Blood tests were performed at various stages of the disease for hemoglobin (Hb), hematocrit (Hct), white blood cell count (WBC), serum protein (Alb), erythrocyte sedimentation rate (ESR), and C-reactive protein (CRP).
Dna Isolation And Sequencing
DNA isolation, 16S rRNA gene amplification and sequencing were done as described previously [12]. Briefly, DNA were isolated by QIAamp UCP Pathogen Mini Kit (Qigen, Hilden, Germany). Distinct regions of V3-V4 were amplified by specific primers (341F: 5’-CCTACGGGRSGCAGCAG-3’; 806R: 5’-GGACTACVVGGGTATCTAATC-3’) with the barcode. Then, PCR products PCR product was purified with GeneJET™ Gel Extraction Kit (Thermo Scientific).
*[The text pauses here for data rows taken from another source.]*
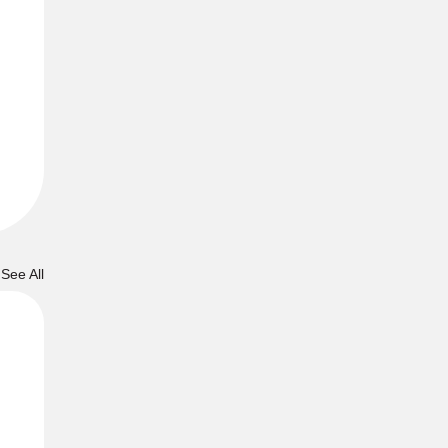
See All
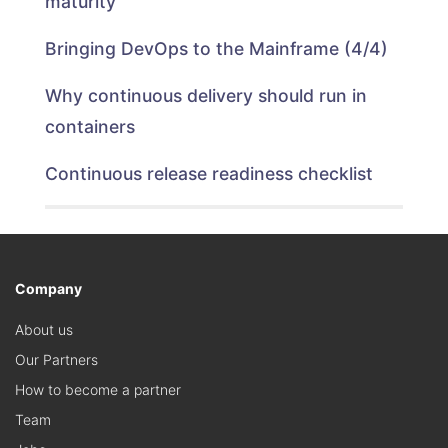
maturity
Bringing DevOps to the Mainframe (4/4)
Why continuous delivery should run in
containers
Continuous release readiness checklist
Company
About us
Our Partners
How to become a partner
Team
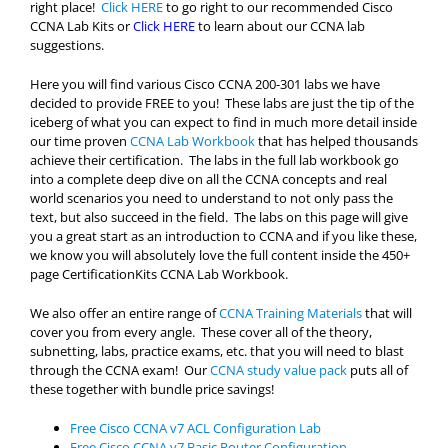
right place!
Click HERE
to go right to our recommended Cisco
CCNA Lab Kits or
Click HERE
to learn about our CCNA lab
suggestions.
Here you will find various Cisco CCNA 200-301 labs we have
decided to provide FREE to you! These labs are just the tip of the
iceberg of what you can expect to find in much more detail inside
our time proven
CCNA Lab Workbook
that has helped thousands
achieve their certification. The labs in the full lab workbook go
into a complete deep dive on all the CCNA concepts and real
world scenarios you need to understand to not only pass the
text, but also succeed in the field. The labs on this page will give
you a great start as an introduction to CCNA and if you like these,
we know you will absolutely love the full content inside the 450+
page CertificationKits CCNA Lab Workbook.
We also offer an entire range of
CCNA Training Materials
that will
cover you from every angle. These cover all of the theory,
subnetting, labs, practice exams, etc. that you will need to blast
through the CCNA exam! Our
CCNA study value pack
puts all of
these together with bundle price savings!
Free Cisco CCNA v7 ACL Configuration Lab
Free Cisco CCNA v7 Basic Router Configuration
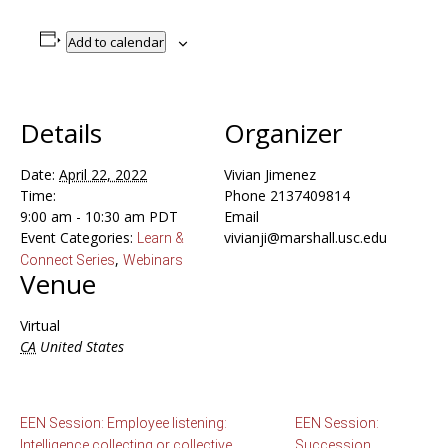
Add to calendar
Details
Organizer
Date:
April 22, 2022
Vivian Jimenez
Time:
Phone
2137409814
9:00 am - 10:30 am
PDT
Email
Event Categories:
vivianji@marshall.usc.edu
Learn &
,
Connect Series
Webinars
Venue
Virtual
CA
United States
EEN Session: Employee listening:
EEN Session:
Intelligence collecting or collective
Succession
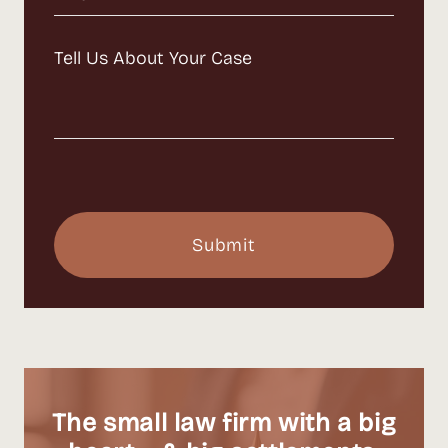
Message
(Required)
The small law firm with a big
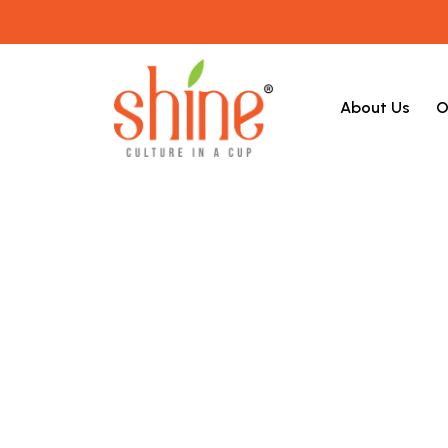
About Us
O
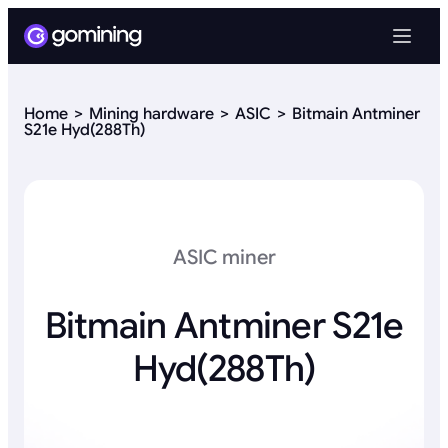
Home
Mining hardware
ASIC
Bitmain Antminer
S21e Hyd(288Th)
ASIC miner
Bitmain Antminer S21e
Hyd(288Th)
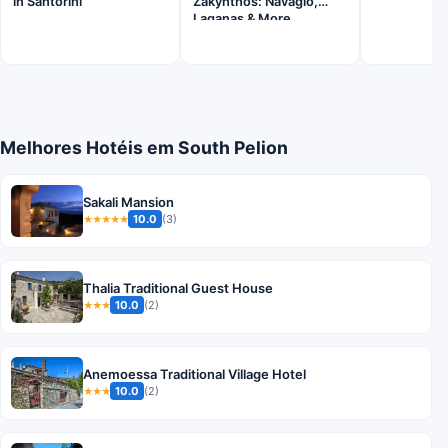
in Santorini
Zakynthos: Navagio,
Laganas & More
Melhores Hotéis em South Pelion
Sakali Mansion
10.0
(3)
★★★★★
Thalia Traditional Guest House
10.0
(2)
★★★
Anemoessa Traditional Village Hotel
10.0
(2)
★★★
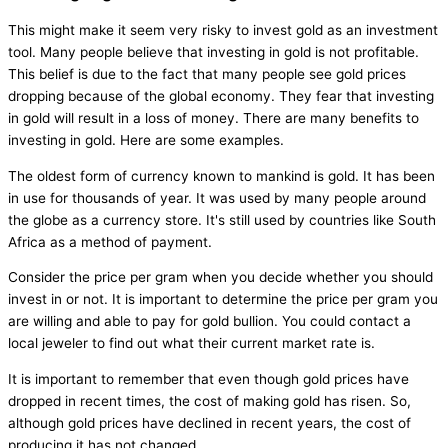
This might make it seem very risky to invest gold as an investment
tool. Many people believe that investing in gold is not profitable.
This belief is due to the fact that many people see gold prices
dropping because of the global economy. They fear that investing
in gold will result in a loss of money. There are many benefits to
investing in gold. Here are some examples.
The oldest form of currency known to mankind is gold. It has been
in use for thousands of year. It was used by many people around
the globe as a currency store. It's still used by countries like South
Africa as a method of payment.
Consider the price per gram when you decide whether you should
invest in or not. It is important to determine the price per gram you
are willing and able to pay for gold bullion. You could contact a
local jeweler to find out what their current market rate is.
It is important to remember that even though gold prices have
dropped in recent times, the cost of making gold has risen. So,
although gold prices have declined in recent years, the cost of
producing it has not changed.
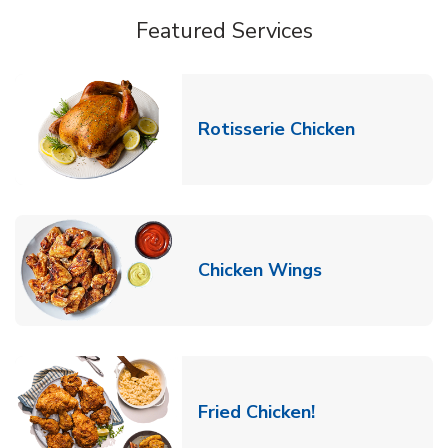
Featured Services
Link Opens
Rotisserie Chicken
Link Opens in
Chicken Wings
Link Opens in 
Fried Chicken!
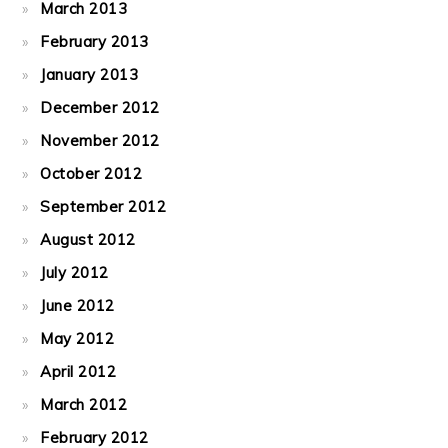
March 2013
February 2013
January 2013
December 2012
November 2012
October 2012
September 2012
August 2012
July 2012
June 2012
May 2012
April 2012
March 2012
February 2012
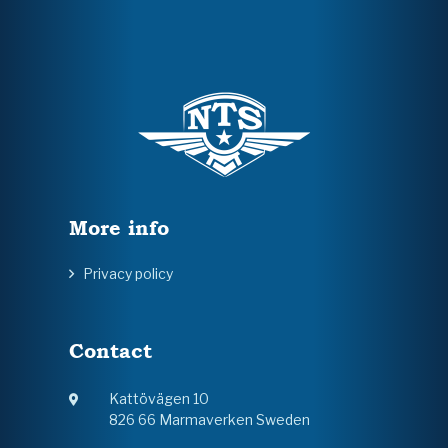
More info
Privacy policy
Contact
Kattövägen 10
826 66 Marmaverken Sweden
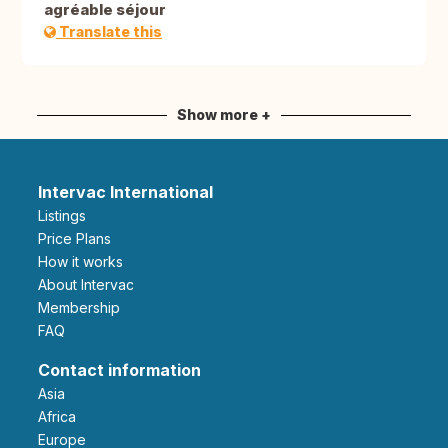
agréable séjour
Translate this
Show more +
Intervac International
Listings
Price Plans
How it works
About Intervac
Membership
FAQ
Contact information
Asia
Africa
Europe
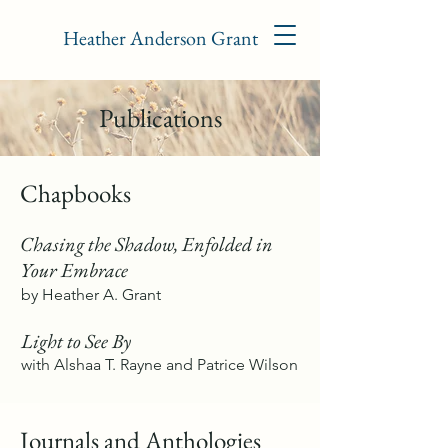
Heather Anderson Grant
Publications
Chapbooks
Chasing the Shadow, Enfolded in
Your Embrace
by Heather A. Grant
Light to See By
with Alshaa T. Rayne and Patrice Wilson
Journals and Anthologies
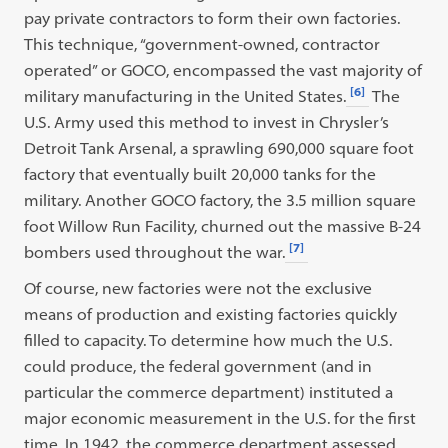
pay private contractors to form their own factories.
This technique, “government-owned, contractor
operated” or GOCO, encompassed the vast majority of
[6]
military manufacturing in the United States.
The
U.S. Army used this method to invest in Chrysler’s
Detroit Tank Arsenal, a sprawling 690,000 square foot
factory that eventually built 20,000 tanks for the
military. Another GOCO factory, the 3.5 million square
foot Willow Run Facility, churned out the massive B-24
[7]
bombers used throughout the war.
Of course, new factories were not the exclusive
means of production and existing factories quickly
filled to capacity. To determine how much the U.S.
could produce, the federal government (and in
particular the commerce department) instituted a
major economic measurement in the U.S. for the first
time. In 1942, the commerce department assessed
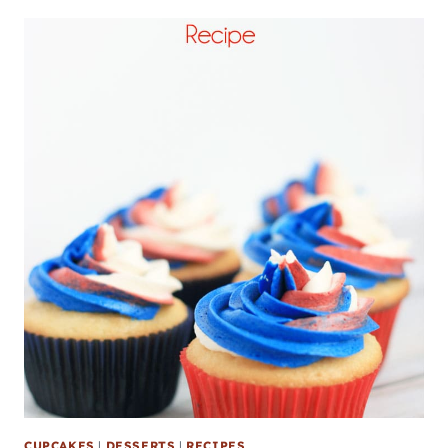
CUPCAKES
|
DESSERTS
|
RECIPES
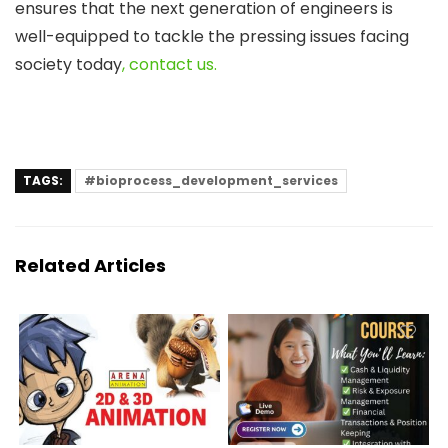
ensures that the next generation of engineers is
well-equipped to tackle the pressing issues facing
society today
, contact us.
TAGS:
#bioprocess_development_services
Related Articles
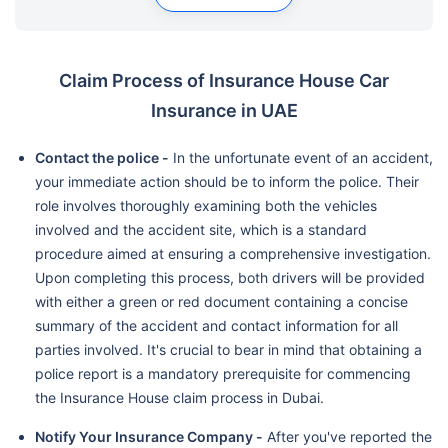
Claim Process of Insurance House Car
Insurance in UAE
Contact the police -
In the unfortunate event of an accident,
your immediate action should be to inform the police. Their
role involves thoroughly examining both the vehicles
involved and the accident site, which is a standard
procedure aimed at ensuring a comprehensive investigation.
Upon completing this process, both drivers will be provided
with either a green or red document containing a concise
summary of the accident and contact information for all
parties involved. It's crucial to bear in mind that obtaining a
police report is a mandatory prerequisite for commencing
the Insurance House claim process in Dubai.
Notify Your Insurance Company -
After you've reported the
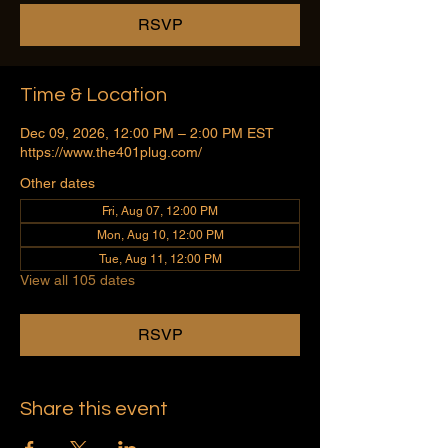
RSVP
Time & Location
Dec 09, 2026, 12:00 PM – 2:00 PM EST
https://www.the401plug.com/
Other dates
Fri, Aug 07, 12:00 PM
Mon, Aug 10, 12:00 PM
Tue, Aug 11, 12:00 PM
View all 105 dates
RSVP
Share this event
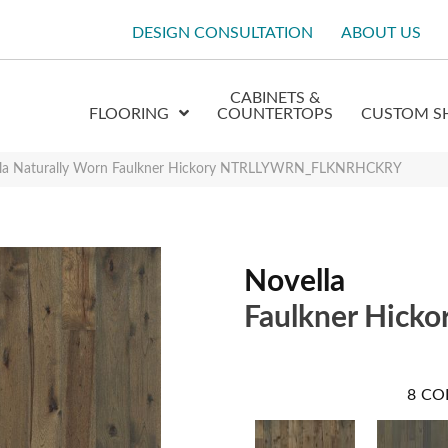
DESIGN CONSULTATION
ABOUT US
CABINETS &
FLOORING
COUNTERTOPS
CUSTOM S
lla Naturally Worn Faulkner Hickory NTRLLYWRN_FLKNRHCKRY
Novella
Faulkner Hicko
8
CO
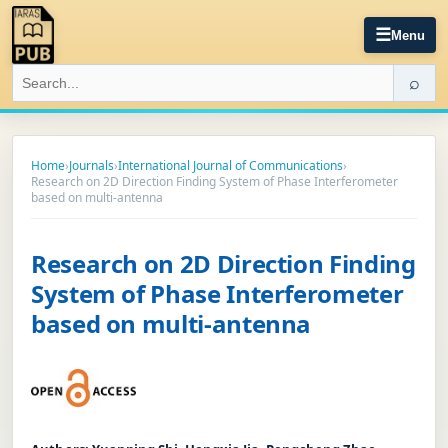
☰
Menu
⌕
Home
›
Journals
›
International Journal of Communications
›
Research on 2D Direction Finding System of Phase Interferometer
based on multi-antenna
Research on 2D Direction Finding
System of Phase Interferometer
based on multi-antenna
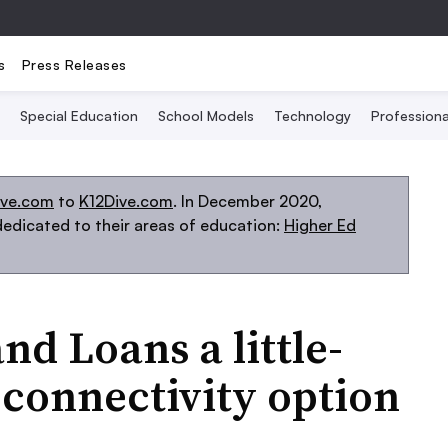
s
Press Releases
Special Education
School Models
Technology
Profession
ive.com
to
K12Dive.com
. In December 2020,
edicated to their areas of education:
Higher Ed
nd Loans a little-
connectivity option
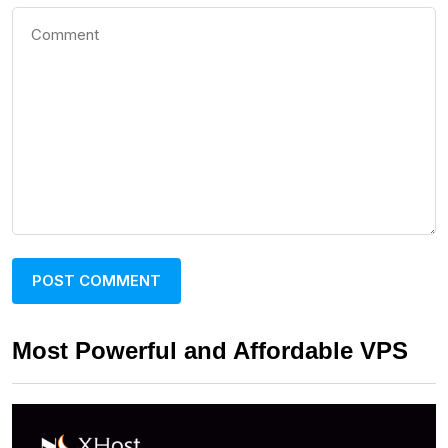
Most Powerful and Affordable VPS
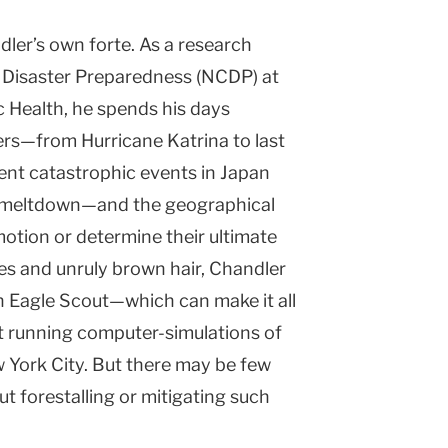
ler’s own forte. As a research
r Disaster Preparedness (NCDP) at
 Health, he spends his days
ers—from Hurricane Katrina to last
ecent catastrophic events in Japan
ar meltdown—and the geographical
motion or determine their ultimate
es and unruly brown hair, Chandler
an Eagle Scout—which can make it all
t running computer-simulations of
w York City. But there may be few
t forestalling or mitigating such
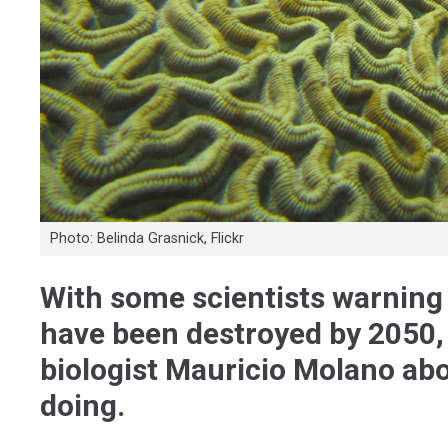
Photo: Belinda Grasnick, Flickr
With some scientists warning t
have been destroyed by 2050,
biologist Mauricio Molano abo
doing.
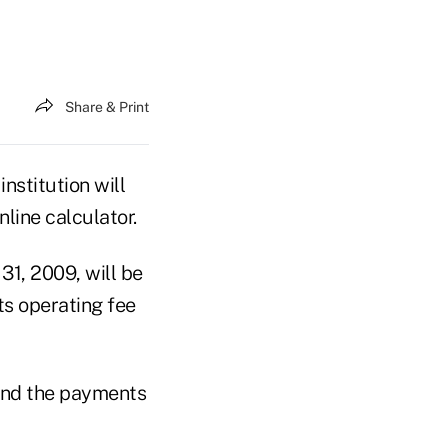
Share & Print
nstitution will
line calculator.
 31, 2009, will be
s operating fee
 and the payments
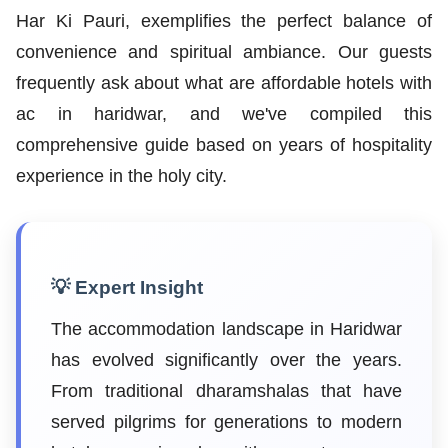
Har Ki Pauri, exemplifies the perfect balance of
convenience and spiritual ambiance. Our guests
frequently ask about what are affordable hotels with
ac in haridwar, and we've compiled this
comprehensive guide based on years of hospitality
experience in the holy city.
💡 Expert Insight
The accommodation landscape in Haridwar
has evolved significantly over the years.
From traditional dharamshalas that have
served pilgrims for generations to modern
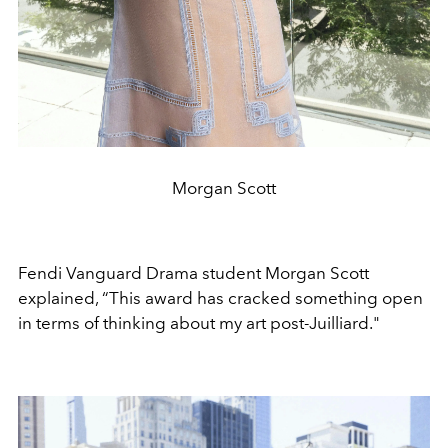
Morgan Scott
Fendi Vanguard Drama student Morgan Scott
explained, “This award has cracked something open
in terms of thinking about my art post-Juilliard."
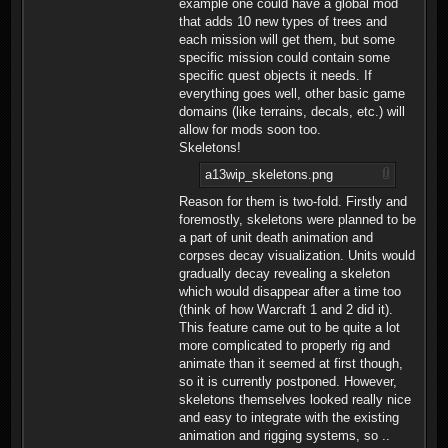
example one could have a global mod
that adds 10 new types of trees and
each mission will get them, but some
specific mission could contain some
specific quest objects it needs. If
everything goes well, other basic game
domains (like terrains, decals, etc.) will
allow for mods soon too.
Skeletons!
a13wip_skeletons.png
Reason for them is two-fold. Firstly and
foremostly, skeletons were planned to be
a part of unit death animation and
corpses decay visualization. Units would
gradually decay revealing a skeleton
which would disappear after a time too
(think of how Warcraft 1 and 2 did it).
This feature came out to be quite a lot
more complicated to properly rig and
animate than it seemed at first though,
so it is currently postponed. However,
skeletons themselves looked really nice
and easy to integrate with the existing
animation and rigging systems, so ..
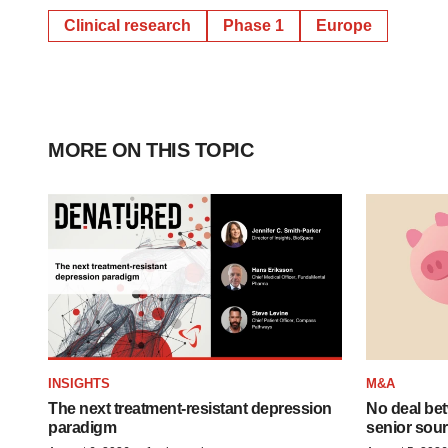
Clinical research
Phase 1
Europe
MORE ON THIS TOPIC
INSIGHTS
M&A
The next treatment-resistant depression
No deal be
paradigm
senior sour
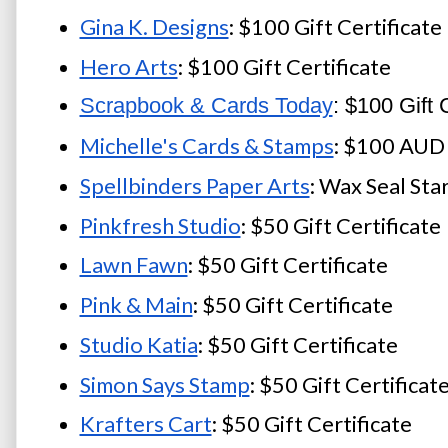
Gina K. Designs
: $100 Gift Certificate
Hero Arts
: $100 Gift Certificate
Scrapbook & Cards Today
: $100 Gift C
Michelle's Cards & Stamps
: $100 AUD 
Spellbinders Paper Arts
: Wax Seal Sta
Pinkfresh Studio
: $50 Gift Certificate
Lawn Fawn
: $50 Gift Certificate
Pink & Main
: $50 Gift Certificate
Studio Katia
: $50 Gift Certificate
Simon Says Stamp
: $50 Gift Certificat
Krafters Cart
: $50 Gift Certificate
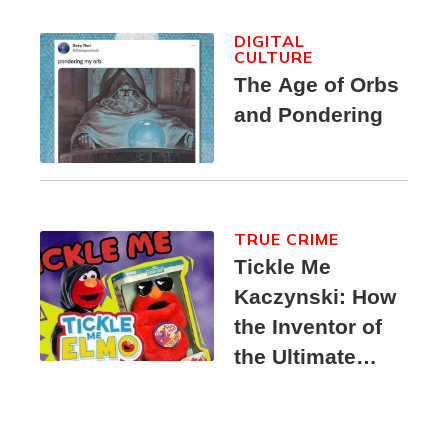
DIGITAL
CULTURE
The Age of Orbs
and Pondering
TRUE CRIME
Tickle Me
Kaczynski: How
the Inventor of
the Ultimate
Elmo Toy
Became a
Unabomber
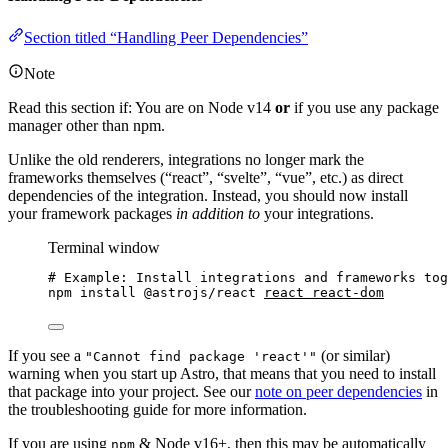
Section titled “Handling Peer Dependencies”
Note
Read this section if: You are on Node v14
or
if you use any package
manager other than npm.
Unlike the old renderers, integrations no longer mark the
frameworks themselves (“react”, “svelte”, “vue”, etc.) as direct
dependencies of the integration. Instead, you should now install
your framework packages
in addition to
your integrations.
Terminal window
# Example: Install integrations and frameworks tog
npm
install
@astrojs/react
react
react-dom
If you see a
(or similar)
"Cannot find package 'react'"
warning when you start up Astro, that means that you need to install
that package into your project. See our
note on peer dependencies
in
the troubleshooting guide for more information.
If you are using
& Node v16+, then this may be automatically
npm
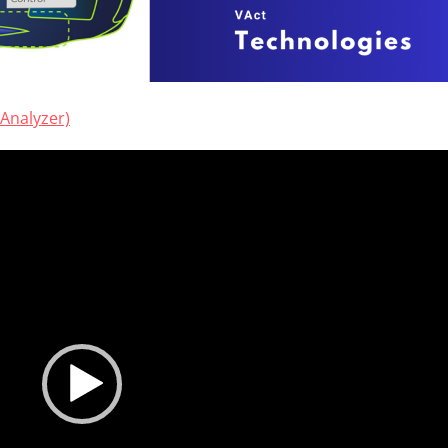
Analyzer)
Video
Player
Library preparation and sequencing were carried out by the Lybaybio library preparation kit (Lybaybio, Tianjin, China), and the library quality was assessed on the Qubit 2.0 Fluorometer (Thermo Scientific, CA, USA). At last, the library was sequenced on an Illumina Miseq platform (Illumina, CA, USA) and 300bp pare-end reads were generated.
Sequencing Data Analysis
The quality of the raw sequence data was initially evaluated with FastQC (http://www.bioinformatics.babraham.ac.uk/projects/fastqc/). Then the sequences were split into groups corresponding to their taxonomy at the level of order, and then were assigned to operational taxonomic units (OTUs) at 97% similarity level [13]. All effective tags were clustered by Uparse software (V7.0.1001) [14]. A representative sequence of each OTU was assigned to a taxonomic level in the SILVA database (http://www.arb-silva.de). According to the results of OTU taxonomy, the abundance distribution and composition of each sample at five classification levels (phylum, class, order, family and genus) were obtained using QIIME software. The alpha diversity and beta diversity analyses were performed based on OTUs. Alpha diversity indices, including chao1, good-coverage, observed-species, PD_whole_tree, and Shannon, were calculated using QIIME (V1.8, http://qiime.org/scripts/alpha_rarefaction.html). Beta diversity on unweighted unifrac was also calculated by the QIIME software. Principal coordinate analysis (PCoA) was performed to visualize principal coordinates from complex multidimensional data. According to the composition and sequence distribution of each sample at each taxonomic level, the abundance differences of each taxon between two or more samples (groups) could be compared one by one. In the present study, the difference of abundance between groups at each taxonomic level was analyzed using Wilcoxon test. Hierarchical cluatering analysis (Hcluster) was generated using the UPGMA (Unweighted pair group method with arithmetic mean) sequential clustering method through the DendroUPGMA web server (URL: genomes.urv.cat/UPGMA). In addition, LDA Effect Size (LEfSe) analysis was conducted to search biomarkers with statistical differences between groups using LEfSe software with LDA Score of 3.